Improving performance for Amazon Glue for Apache Spark jobs - Amazon Glue
Services or capabilities described in Amazon Web Services documentation might vary by Region. To see the differences applicable to the China Regions, see Getting Started with Amazon Web Services in China (PDF).

Improving performance for Amazon Glue for Apache Spark jobs

In order to improve Amazon Glue for Spark performance, you may consider updating certain performance related Amazon Glue and Spark parameters.

For more information about specific strategies for identifying bottlenecks through metrics and reducing their impact, see Best practices for performance tuning Amazon Glue for Apache Spark jobs on Amazon Prescriptive Guidance. This guide introduces you to key topics applicable to Apache Spark in all runtime environments, such as Spark architecture and Resilient Distributed Datasets. Using those topics, the guide guides you to implement specific performance tuning strategies, such as optimizing shuffles and parallelizing tasks.

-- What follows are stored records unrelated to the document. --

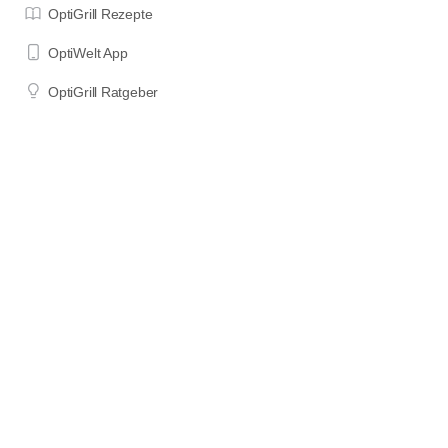
OptiGrill Rezepte
OptiWelt App
OptiGrill Ratgeber
OptiGrill Modelle
Impressum
Datenschutzerklärung
Nutzungsbedingungen
Wenn du etwas über die mit "*" oder als "Affiliate Links"
gekennzeichneten Links auf dieser Seite bestellst, erhalte ich einen
Teil des für dich unveränderten Kaufpreises als Provision. Das hilft
mir, diese Seite am Laufen zu halten und Zeit in die Erstellung neuer
Inhalte zu investieren. DANKE für deine Unterstützung!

You can identify bottlenecks by configuring Amazon Glue to show the Spark UI. For more information, see Monitoring jobs using the Apache Spark web UI.

Additionally, Amazon Glue provides performance features that may be applicable to the specific type of data store your job connects to. Reference information about performance parameters for data stores can be found in Connection types and options for ETL in Amazon Glue for Spark.